*DIRECTIONS*.
Tally up the lines below containing the string "вашего", then write the number alone.

*SUPPLIED ENTRIES*.
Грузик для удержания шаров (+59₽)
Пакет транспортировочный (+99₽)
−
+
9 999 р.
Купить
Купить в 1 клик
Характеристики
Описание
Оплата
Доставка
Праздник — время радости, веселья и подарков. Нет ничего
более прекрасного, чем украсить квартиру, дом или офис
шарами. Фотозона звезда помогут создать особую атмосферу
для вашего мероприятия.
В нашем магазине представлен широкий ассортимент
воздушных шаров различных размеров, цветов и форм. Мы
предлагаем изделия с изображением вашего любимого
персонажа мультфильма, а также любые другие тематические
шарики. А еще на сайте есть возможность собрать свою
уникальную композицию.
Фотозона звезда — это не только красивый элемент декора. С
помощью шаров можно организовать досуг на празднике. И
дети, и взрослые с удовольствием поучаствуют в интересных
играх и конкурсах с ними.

*OUTPUT OF THE EXERCISE*.
2